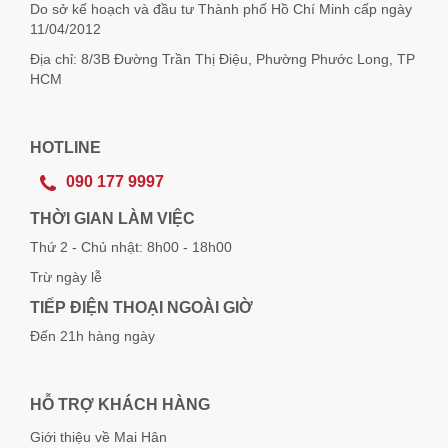
Do sở kế hoạch và đầu tư Thành phố Hồ Chí Minh cấp ngày
11/04/2012
Địa chỉ: 8/3B Đường Trần Thị Điệu, Phường Phước Long, TP
HCM
HOTLINE
090 177 9997
THỜI GIAN LÀM VIỆC
Thứ 2 - Chủ nhật: 8h00 - 18h00
Trừ ngày lễ
TIẾP ĐIỆN THOẠI NGOÀI GIỜ
Đến 21h hàng ngày
HỖ TRỢ KHÁCH HÀNG
Giới thiệu về Mai Hân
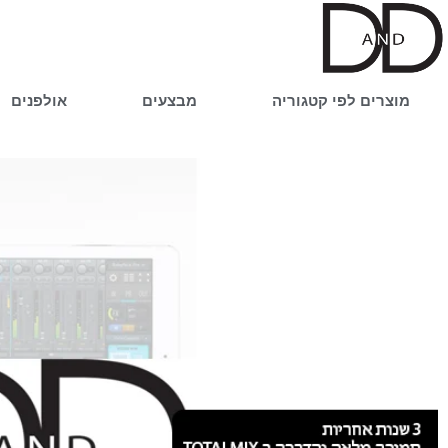
ילוג
תוכן
מוצרים לפי קטגוריה
מבצעים
אולפנים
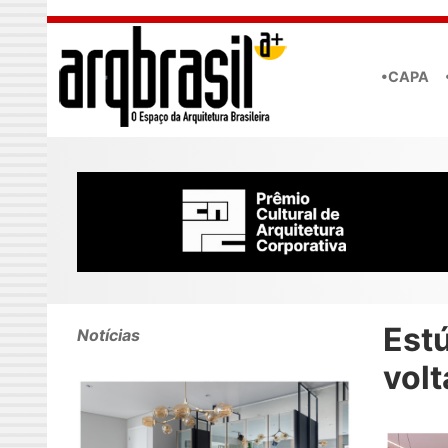
Skip to main content
•CAPA
Est
Notícias
volt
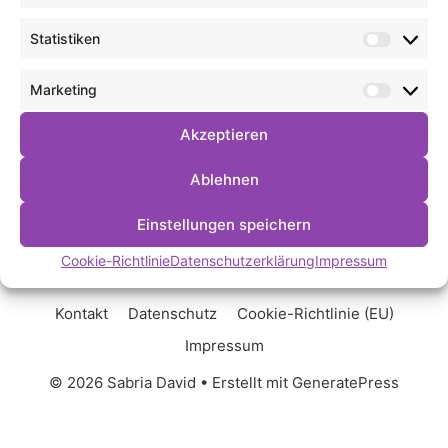
Statistiken
Statist
Marketing
Market
Akzeptieren
Ablehnen
Einstellungen speichern
Cookie-Richtlinie
Datenschutzerklärung
Impressum
Kontakt
Datenschutz
Cookie-Richtlinie (EU)
Impressum
© 2026 Sabria David
• Erstellt mit
GeneratePress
..............................
## [What you are asked to do]
Using the material above, copy every line in which the string "Cookie" occurs.

## [Result for this task]
Cookie-Richtlinie
Cookie-Richtlinie (EU)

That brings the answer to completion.